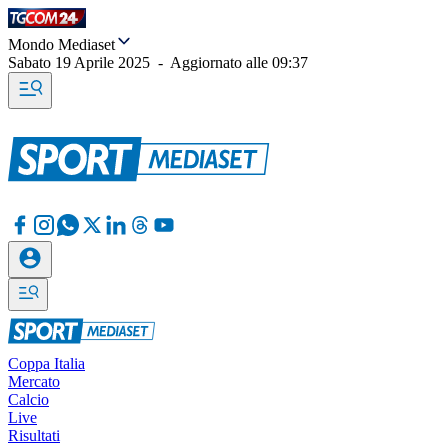
Mondo Mediaset
Sabato 19 Aprile 2025
-
Aggiornato alle
09:37
Coppa Italia
Mercato
Calcio
Live
Risultati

YOUR TASK: Exclude all images, then retype the records above without alteration.

FINISHED TASK:
Mondo Mediaset
Sabato 19 Aprile 2025
-
Aggiornato alle
09:37
Coppa Italia
Mercato
Calcio
Live
Risultati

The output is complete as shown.